From the brief information provided, it mentioned how we can use ultrasound to inspect steam traps and valves which are very critical and important in a processing plant. I remembered how crucial the steam traps were when i was working in a production plant before. Whenever some steam traps fail to function and when the boiler unintentionally sent us wet steam, our vacuum pressure will drop and hence disrupt our product quality. We were forced to regularly monitor all steam traps in our 7 storey plant and maintain a checklist. Once in a while, i personally checked some of the steam traps using my bare hands.
I guess that's enough for my rambling. What I wanted to highlight here is actually the webminar organized by Plantservices.com. If you want to learn about it register yourself for the program. I don't think I can make it there due to other commitments. Read the rest of the information....
Presented by PlantServices.com
How to profit from ultrasound steam system inspection
Sponsored by: UE Systems
Content type: Webcast
Date: Thursday, September 25, 2008
Time: 12 PM ET/9 AM PT
Length: 60 minutes
This tutorial will demonstrate how to conduct an ultrasound steam trap and valve survey. Viewers will learn the basics of ultrasound technology followed by details, including sound samples of various steam traps in good and in failure conditions. Strategies for effective trap and valve survey preparation and methods of recording, analyzing and reporting results will be included, as well as how effective steam trap inspections help conserve energy and increase profitability!
Featured Speaker: Douglas Waetjen - UE Systems, Inc.
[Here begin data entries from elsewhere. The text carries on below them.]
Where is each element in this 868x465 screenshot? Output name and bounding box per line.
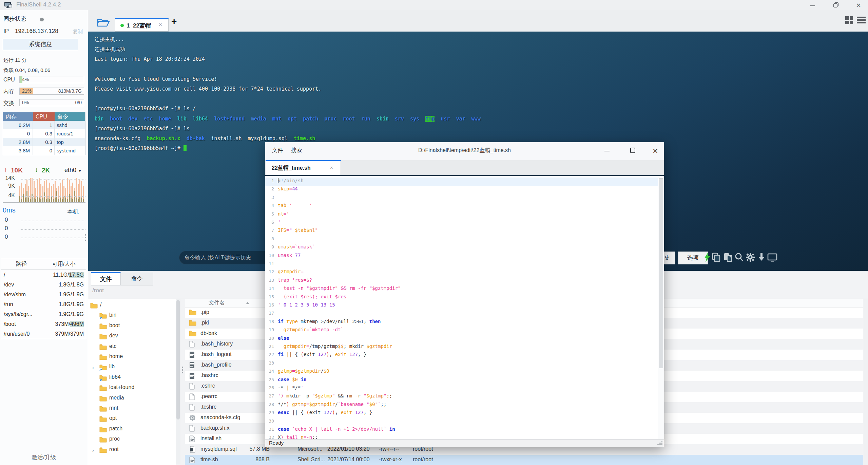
file-list-scrollbar[interactable]: [863, 299, 868, 465]
download-bar: [65, 198, 66, 202]
ping-target-selector[interactable]: 本机: [67, 208, 79, 216]
ping-latency: 0ms: [3, 206, 16, 214]
tree-item-dev[interactable]: dev: [88, 331, 176, 341]
activate-upgrade-link[interactable]: 激活/升级: [0, 453, 88, 461]
interface-selector[interactable]: eth0 ▼: [64, 167, 82, 174]
code-line: 23: [265, 360, 658, 368]
ip-label: IP: [3, 28, 9, 35]
open-folder-icon[interactable]: [97, 17, 110, 28]
tree-item-root[interactable]: ›root: [88, 445, 176, 455]
folder-icon: [99, 426, 108, 433]
uptime-label: 运行 11 分: [3, 57, 27, 63]
tree-item-home[interactable]: home: [88, 352, 176, 362]
process-row: 2.8M0.3top: [3, 138, 85, 146]
doc-icon: [189, 372, 196, 379]
new-tab-button[interactable]: +: [171, 16, 177, 27]
disk-usage: 1.9G/1.9G: [38, 290, 86, 299]
code-line: 5nl=': [265, 211, 658, 219]
gear-file-icon: [189, 414, 196, 421]
gear-icon[interactable]: [746, 252, 756, 262]
tree-item-lib[interactable]: ›lib: [88, 362, 176, 372]
system-info-button[interactable]: 系统信息: [3, 39, 78, 50]
download-icon[interactable]: [757, 252, 767, 262]
file-name: .bashrc: [200, 372, 218, 378]
terminal-output-line: [95, 94, 481, 104]
tree-item-proc[interactable]: proc: [88, 434, 176, 445]
process-cpu: 0: [33, 146, 55, 155]
tree-scrollbar-thumb[interactable]: [176, 300, 180, 420]
window-titlebar: FinalShell 4.2.4.2 ✕: [0, 0, 868, 10]
disk-usage: 1.8G/1.8G: [38, 280, 86, 290]
line-number: 14: [265, 286, 274, 291]
tree-item-boot[interactable]: boot: [88, 321, 176, 331]
copy-ip-button[interactable]: 复制: [73, 29, 83, 35]
tab-commands[interactable]: 命令: [121, 272, 153, 285]
paste-icon[interactable]: [723, 252, 733, 262]
terminal-output-line: Please visit www.yisu.com or call 400-10…: [95, 84, 481, 94]
folder-icon: [189, 320, 196, 327]
process-mem: 0: [3, 129, 33, 138]
editor-minimize-button[interactable]: [603, 147, 612, 154]
sync-status-dot: [40, 18, 44, 21]
editor-tab-close-icon[interactable]: ×: [330, 165, 333, 170]
file-name: install.sh: [200, 435, 221, 442]
process-command: top: [55, 138, 85, 146]
window-minimize-button[interactable]: [807, 2, 817, 8]
line-number: 20: [265, 336, 274, 341]
menu-icon[interactable]: [857, 17, 866, 24]
pane-splitter-handle[interactable]: [182, 365, 184, 375]
session-tab-close-icon[interactable]: ×: [159, 21, 162, 28]
tree-item-bin[interactable]: bin: [88, 311, 176, 321]
app-icon: [4, 2, 12, 8]
network-chart-baseline: [3, 202, 85, 203]
tree-item-opt[interactable]: opt: [88, 414, 176, 424]
window-close-button[interactable]: ✕: [853, 2, 864, 8]
tree-item-label: root: [109, 446, 119, 452]
code-text: gztmpdir=: [278, 269, 304, 274]
copy-icon[interactable]: [712, 252, 722, 262]
editor-close-button[interactable]: ✕: [651, 147, 660, 154]
tree-item-lostfound[interactable]: lost+found: [88, 383, 176, 393]
terminal-output-line: [root@yisu-60a2196bb5a4f ~]# ls: [95, 124, 481, 134]
code-line: 9umask=`umask`: [265, 244, 658, 252]
session-tab[interactable]: 1 22蓝帽 ×: [115, 18, 169, 32]
window-restore-button[interactable]: [830, 2, 841, 8]
terminal-cursor: [184, 145, 187, 151]
code-text: [278, 194, 281, 200]
editor-scrollbar-thumb[interactable]: [659, 178, 663, 368]
tree-item-label: proc: [109, 436, 120, 442]
expander-icon[interactable]: ›: [92, 365, 94, 370]
tab-files[interactable]: 文件: [91, 272, 121, 285]
tree-item-[interactable]: /: [88, 300, 176, 311]
layout-grid-icon[interactable]: [845, 16, 853, 24]
editor-resize-grip[interactable]: [657, 440, 662, 445]
file-icon: [189, 341, 196, 348]
code-editor[interactable]: 1#!/bin/sh2skip=443 4tab=' '5nl='6'7IFS=…: [265, 176, 658, 439]
download-bar: [55, 198, 56, 202]
display-icon[interactable]: [767, 252, 777, 262]
line-number: 26: [265, 385, 274, 390]
search-icon[interactable]: [734, 252, 745, 262]
editor-maximize-button[interactable]: [629, 147, 637, 154]
tree-item-mnt[interactable]: mnt: [88, 404, 176, 414]
filename-column-header[interactable]: 文件名: [209, 299, 225, 306]
doc-icon: [189, 351, 196, 358]
tree-item-label: mnt: [109, 405, 118, 411]
disk-usage: 379M/379M: [38, 329, 86, 339]
tree-item-patch[interactable]: patch: [88, 424, 176, 434]
code-text: */*) gztmp=$gztmpdir/`basename "$0"`;;: [278, 402, 386, 407]
file-row-timesh[interactable]: time.sh868 BShell Scri...2021/07/14 00:0…: [185, 455, 868, 465]
code-text: [278, 261, 281, 266]
code-text: gztmpdir=/tmp/gztmp$$; mkdir $gztmpdir: [278, 343, 392, 349]
tree-item-lib64[interactable]: lib64: [88, 373, 176, 383]
editor-statusbar: Ready: [265, 439, 664, 447]
upload-bar: [67, 178, 68, 202]
line-number: 22: [265, 352, 274, 357]
tree-item-media[interactable]: media: [88, 393, 176, 404]
editor-file-tab[interactable]: 22蓝帽_time.sh ×: [266, 160, 341, 175]
tree-item-label: dev: [109, 333, 118, 339]
tree-item-etc[interactable]: etc: [88, 342, 176, 352]
code-line: 6': [265, 219, 658, 227]
process-column-header: 命令: [55, 112, 85, 121]
expander-icon[interactable]: ›: [92, 447, 94, 453]
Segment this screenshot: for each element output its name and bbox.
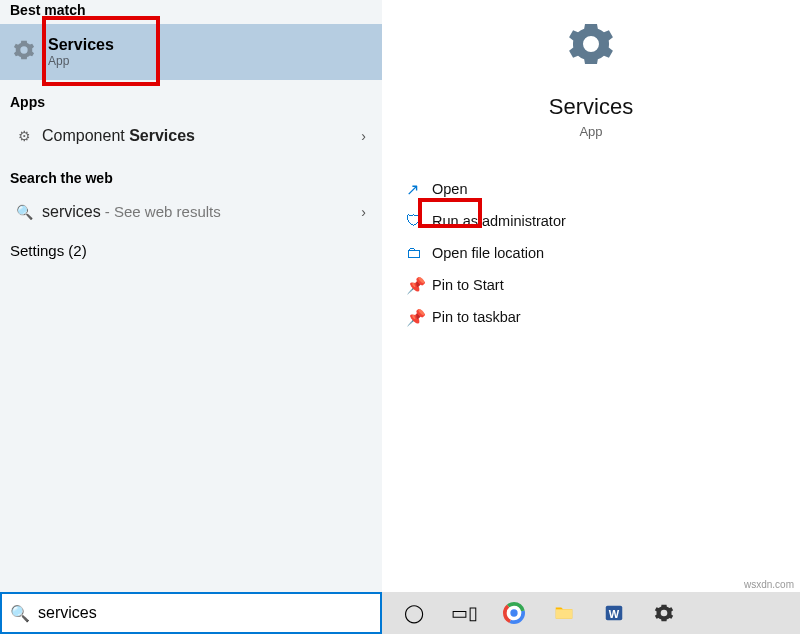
pin-to-taskbar-action[interactable]: 📌 Pin to taskbar bbox=[406, 301, 800, 333]
best-match-result[interactable]: Services App bbox=[0, 24, 382, 80]
component-services-icon: ⚙ bbox=[12, 128, 36, 144]
search-input[interactable] bbox=[38, 604, 380, 622]
taskbar: ◯ ▭▯ W bbox=[382, 592, 800, 634]
settings-icon[interactable] bbox=[650, 599, 678, 627]
svg-text:W: W bbox=[609, 608, 620, 620]
svg-point-4 bbox=[510, 609, 517, 616]
gear-icon bbox=[8, 39, 40, 65]
preview-pane: Services App ↗ Open 🛡 Run as administrat… bbox=[382, 0, 800, 592]
search-bar[interactable]: 🔍 bbox=[0, 592, 382, 634]
web-header: Search the web bbox=[10, 164, 372, 192]
best-match-header: Best match bbox=[0, 0, 382, 24]
run-as-admin-action[interactable]: 🛡 Run as administrator bbox=[406, 205, 800, 237]
pin-to-taskbar-label: Pin to taskbar bbox=[432, 309, 521, 325]
app-result-component-services[interactable]: ⚙ Component Services › bbox=[10, 116, 372, 156]
preview-title: Services bbox=[382, 94, 800, 120]
chrome-icon[interactable] bbox=[500, 599, 528, 627]
open-icon: ↗ bbox=[406, 180, 432, 199]
web-result[interactable]: 🔍 services - See web results › bbox=[10, 192, 372, 232]
result-title: Services bbox=[48, 36, 114, 54]
chevron-right-icon: › bbox=[361, 204, 366, 220]
pin-icon: 📌 bbox=[406, 276, 432, 295]
folder-icon: 🗀 bbox=[406, 244, 432, 262]
pin-to-start-label: Pin to Start bbox=[432, 277, 504, 293]
cortana-button[interactable]: ◯ bbox=[400, 599, 428, 627]
pin-icon: 📌 bbox=[406, 308, 432, 327]
chevron-right-icon: › bbox=[361, 128, 366, 144]
result-subtitle: App bbox=[48, 54, 114, 68]
open-file-location-action[interactable]: 🗀 Open file location bbox=[406, 237, 800, 269]
apps-header: Apps bbox=[10, 88, 372, 116]
open-label: Open bbox=[432, 181, 467, 197]
pin-to-start-action[interactable]: 📌 Pin to Start bbox=[406, 269, 800, 301]
web-result-label: services - See web results bbox=[42, 203, 361, 221]
app-result-label: Component Services bbox=[42, 127, 361, 145]
shield-icon: 🛡 bbox=[406, 212, 432, 230]
open-action[interactable]: ↗ Open bbox=[406, 173, 800, 205]
settings-results-header[interactable]: Settings (2) bbox=[0, 232, 382, 269]
open-file-location-label: Open file location bbox=[432, 245, 544, 261]
file-explorer-icon[interactable] bbox=[550, 599, 578, 627]
search-results-pane: Best match Services App Apps ⚙ Component… bbox=[0, 0, 382, 592]
watermark: wsxdn.com bbox=[744, 579, 794, 590]
word-icon[interactable]: W bbox=[600, 599, 628, 627]
gear-icon bbox=[382, 20, 800, 84]
task-view-button[interactable]: ▭▯ bbox=[450, 599, 478, 627]
preview-subtitle: App bbox=[382, 124, 800, 139]
search-icon: 🔍 bbox=[2, 604, 38, 623]
search-icon: 🔍 bbox=[12, 204, 36, 220]
run-as-admin-label: Run as administrator bbox=[432, 213, 566, 229]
Mr. Waetjen has been involved with ultrasound technology since 1986. He has lectured about the technology worldwide, written numerous technical articles, and has been instrumental in the program implementation of ultrasound for hundreds of companies. Mr. Waetjen is an active member of the Society for Maintenance and Reliability Professionals (SMRP) and is chairman of the Supplier Relations Committee for this organization. As a certified Level III, Mr. Waetjen teaches Ultrasound Level I and Level II courses. In addition to his efforts to educate and lecture, Mr. Waetjen is the director of worldwide sales for UE Systems, Inc.
© 2008 Putman Media Inc.
555 West Pierce Rd., Suite 301, Itasca, IL 60143. Phone: 630-467-1300
The content of this message is protected by copyright and trademark laws under U.S. and international law.
All rights reserved.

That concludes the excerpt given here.